Saved entries:
□ □ □ □ □
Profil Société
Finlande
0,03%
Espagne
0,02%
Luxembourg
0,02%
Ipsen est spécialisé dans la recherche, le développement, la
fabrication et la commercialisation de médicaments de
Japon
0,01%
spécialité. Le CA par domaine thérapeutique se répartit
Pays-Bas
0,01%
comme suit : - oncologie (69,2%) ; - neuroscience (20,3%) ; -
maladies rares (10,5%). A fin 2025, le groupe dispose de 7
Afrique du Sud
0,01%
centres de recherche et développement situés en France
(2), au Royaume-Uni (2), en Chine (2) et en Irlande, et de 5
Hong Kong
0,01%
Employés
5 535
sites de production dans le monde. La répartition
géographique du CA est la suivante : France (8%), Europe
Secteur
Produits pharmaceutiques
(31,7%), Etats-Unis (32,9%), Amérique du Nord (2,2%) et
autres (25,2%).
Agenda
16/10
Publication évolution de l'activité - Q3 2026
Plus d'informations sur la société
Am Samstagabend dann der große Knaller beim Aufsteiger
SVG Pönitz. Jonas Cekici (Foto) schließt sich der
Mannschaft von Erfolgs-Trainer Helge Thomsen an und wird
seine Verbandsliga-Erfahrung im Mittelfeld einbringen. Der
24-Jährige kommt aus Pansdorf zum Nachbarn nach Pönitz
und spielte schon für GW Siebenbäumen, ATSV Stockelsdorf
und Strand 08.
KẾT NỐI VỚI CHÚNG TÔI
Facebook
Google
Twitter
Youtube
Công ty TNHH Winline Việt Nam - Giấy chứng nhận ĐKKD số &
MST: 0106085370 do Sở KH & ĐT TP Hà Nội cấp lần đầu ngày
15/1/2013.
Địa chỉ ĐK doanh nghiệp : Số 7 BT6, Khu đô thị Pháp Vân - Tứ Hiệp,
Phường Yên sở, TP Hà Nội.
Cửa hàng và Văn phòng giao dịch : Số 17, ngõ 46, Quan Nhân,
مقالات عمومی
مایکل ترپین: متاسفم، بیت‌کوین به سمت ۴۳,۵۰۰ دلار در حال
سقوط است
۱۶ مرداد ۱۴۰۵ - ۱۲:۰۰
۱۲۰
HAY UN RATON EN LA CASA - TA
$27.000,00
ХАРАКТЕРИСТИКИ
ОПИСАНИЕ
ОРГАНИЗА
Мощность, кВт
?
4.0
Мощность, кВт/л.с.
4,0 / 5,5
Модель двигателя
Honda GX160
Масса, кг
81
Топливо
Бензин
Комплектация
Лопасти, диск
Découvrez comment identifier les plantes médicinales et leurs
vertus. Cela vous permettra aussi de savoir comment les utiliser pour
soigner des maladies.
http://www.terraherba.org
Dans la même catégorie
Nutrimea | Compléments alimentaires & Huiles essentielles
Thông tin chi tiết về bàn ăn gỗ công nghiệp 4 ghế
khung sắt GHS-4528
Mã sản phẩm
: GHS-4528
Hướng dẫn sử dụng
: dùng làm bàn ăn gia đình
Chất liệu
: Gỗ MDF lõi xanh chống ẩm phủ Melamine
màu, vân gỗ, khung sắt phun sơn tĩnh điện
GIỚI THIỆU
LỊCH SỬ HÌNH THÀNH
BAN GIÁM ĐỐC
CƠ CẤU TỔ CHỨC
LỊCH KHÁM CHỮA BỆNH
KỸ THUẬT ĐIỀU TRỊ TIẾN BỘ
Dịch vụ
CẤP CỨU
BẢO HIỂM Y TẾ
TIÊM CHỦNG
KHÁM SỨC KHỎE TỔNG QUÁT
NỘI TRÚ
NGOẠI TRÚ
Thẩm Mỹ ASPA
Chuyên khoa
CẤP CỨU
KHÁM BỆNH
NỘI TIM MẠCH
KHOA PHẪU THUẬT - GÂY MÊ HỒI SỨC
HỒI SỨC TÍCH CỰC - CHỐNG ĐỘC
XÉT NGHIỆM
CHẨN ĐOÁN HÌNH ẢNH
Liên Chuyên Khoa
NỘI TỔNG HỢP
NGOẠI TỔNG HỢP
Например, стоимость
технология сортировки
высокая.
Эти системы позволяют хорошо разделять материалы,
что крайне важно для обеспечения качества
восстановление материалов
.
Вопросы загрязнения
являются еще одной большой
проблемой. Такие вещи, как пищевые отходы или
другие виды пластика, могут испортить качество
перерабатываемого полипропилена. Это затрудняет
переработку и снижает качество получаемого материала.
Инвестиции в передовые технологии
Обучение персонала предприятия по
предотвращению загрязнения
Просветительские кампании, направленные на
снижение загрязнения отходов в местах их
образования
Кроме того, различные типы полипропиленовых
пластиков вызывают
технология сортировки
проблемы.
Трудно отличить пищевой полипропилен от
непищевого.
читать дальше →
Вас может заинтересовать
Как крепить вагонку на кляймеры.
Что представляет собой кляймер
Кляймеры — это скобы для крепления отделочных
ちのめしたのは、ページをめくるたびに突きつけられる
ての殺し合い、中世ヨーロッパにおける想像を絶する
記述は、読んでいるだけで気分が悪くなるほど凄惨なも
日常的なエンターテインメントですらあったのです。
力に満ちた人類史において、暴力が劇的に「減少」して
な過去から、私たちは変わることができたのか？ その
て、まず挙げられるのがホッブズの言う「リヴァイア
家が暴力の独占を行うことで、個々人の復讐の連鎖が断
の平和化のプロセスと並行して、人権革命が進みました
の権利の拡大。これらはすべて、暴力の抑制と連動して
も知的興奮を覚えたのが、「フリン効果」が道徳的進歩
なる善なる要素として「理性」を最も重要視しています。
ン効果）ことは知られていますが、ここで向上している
□ □ □ □ □
Your objective
Look through the data above for the string "KHÁM" and copy every line where it appears.

Finished task
LỊCH KHÁM CHỮA BỆNH
KHÁM SỨC KHỎE TỔNG QUÁT
KHÁM BỆNH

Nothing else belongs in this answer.